Here's an example of an inadequately-written goal: I want to lose fat, gain strength, eat healthier, and compete in some comps. Whoa there, Nelly! This goal is written, but it lacks specificity, measurability, and a timeline. Nor is there any real significance attached to it. And, there are too many things to focus on here!

Here's an example of a well-written goal: I want to drop 5 pounds of body fat over the next 12 weeks. This goal is important to me because I have about 20 pounds of fat total to lose in order to enter a healthy weight range, and losing 5 pounds will motivate me to lose the rest. Many people in my family are obese and unhealthy and tend to expire at a young age. I want to live a long, healthy, and active life.

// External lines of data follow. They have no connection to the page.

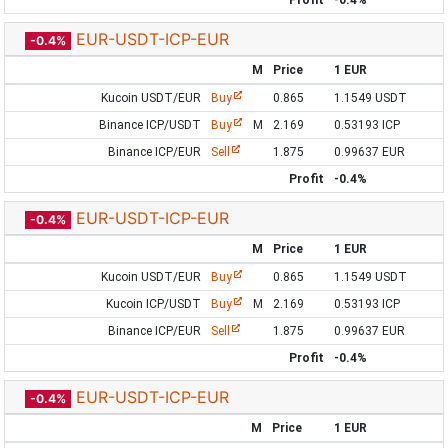
Profit
-0.4%
EUR-USDT-ICP-EUR
-0.4%
M
Price
1 EUR
Kucoin USDT/EUR
Buy
0.865
1.1549 USDT
Binance ICP/USDT
Buy
M
2.169
0.53193 ICP
Binance ICP/EUR
Sell
1.875
0.99637 EUR
Profit
-0.4%
EUR-USDT-ICP-EUR
-0.4%
M
Price
1 EUR
Kucoin USDT/EUR
Buy
0.865
1.1549 USDT
Kucoin ICP/USDT
Buy
M
2.169
0.53193 ICP
Binance ICP/EUR
Sell
1.875
0.99637 EUR
Profit
-0.4%
EUR-USDT-ICP-EUR
-0.4%
M
Price
1 EUR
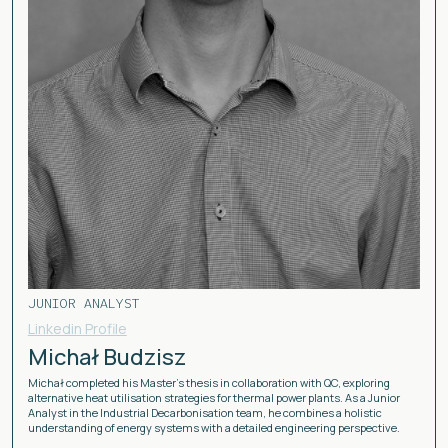
JUNIOR ANALYST
Linkedin Profile
Michał Budzisz
Michał completed his Master’s thesis in collaboration with QC, exploring
alternative heat utilisation strategies for thermal power plants. As a Junior
Analyst in the Industrial Decarbonisation team, he combines a holistic
understanding of energy systems with a detailed engineering perspective.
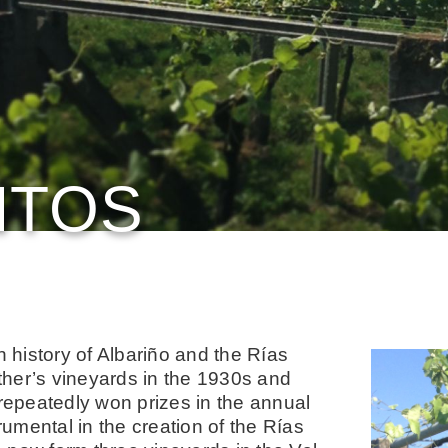
NTOS
n history of Albariño and the Rías
ther’s vineyards in the 1930s and
 repeatedly won prizes in the annual
umental in the creation of the Rías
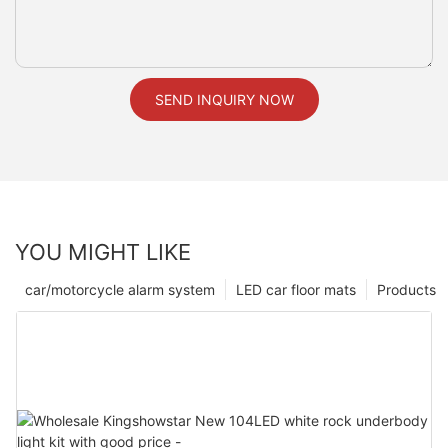
SEND INQUIRY NOW
YOU MIGHT LIKE
car/motorcycle alarm system
LED car floor mats
Products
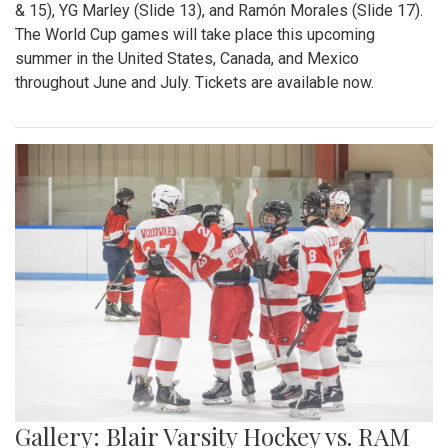
& 15), YG Marley (Slide 13), and Ramón Morales (Slide 17).
The World Cup games will take place this upcoming
summer in the United States, Canada, and Mexico
throughout June and July. Tickets are available now.
Gallery: Blair Varsity Hockey vs. RAM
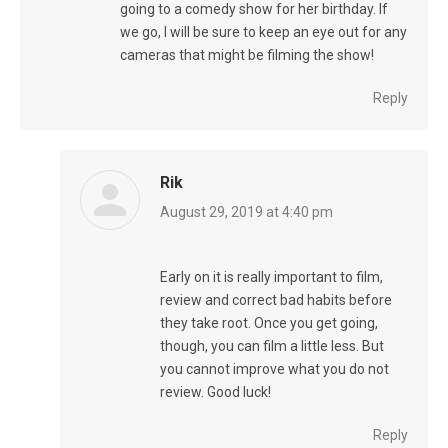
going to a comedy show for her birthday. If
we go, I will be sure to keep an eye out for any
cameras that might be filming the show!
Reply
Rik
says:
August 29, 2019 at 4:40 pm
Early on it is really important to film,
review and correct bad habits before
they take root. Once you get going,
though, you can film a little less. But
you cannot improve what you do not
review. Good luck!
Reply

Another example: I want to gain 50 pounds in my deadlift over the next 12 weeks. I want to do this because my deadlift has always been my weakest lift, and I feel it holds me back from making gains in other lifts; and beating Coach Manny will feel awesome! (Well, some might feel that beating Coach Manny is personally significant, right? Haha!)

Ok, now that you you've considered how to properly write an outcome goal, let's look at how you're going to accomplish this goal.

Now, we must set your behavioral goals. These goals will follow guidelines 1-4 above, and they will list the specific action(s) that you will perform in order to achieve your outcome goal.

Ok, so, poorly-written behavioral goal to go with a weight loss outcome goal of losing 5 pounds of fat in 12 weeks: I will eat cleaner.

Well-written behavioral goal: I will replace processed carbs with 2 servings of vegetables at dinner a minimum of five times per week for the next 12 weeks.

Another well-written behavioral goal: I will get to CCSC a minimum of three times per week for the next 12 weeks.

Both of these goals are written down, specific (say what you will do), measurable (you either did it or not), are realistic (you know these are actions you can commit to 80% of the time) and have timelines (x times per week for x number of weeks).

For your accountability, mark an X on your calendar every time you performed the behavioral goals you set.

Now, when your deadline rolls around, you may not have lost the full 5 pounds of fat or added that 50 pounds to your deadlift. Maybe you lost 3.5 pounds of fat. Maybe you added 25 pounds to your deadlift. You cannot really control the outcomes, but you can control your behaviors. The important thing is that you have probably developed some positive habits over the course of time. And, you are closer to accomplishing your goal than you were when you set out.

And THAT, my friends, IS an accomplishment!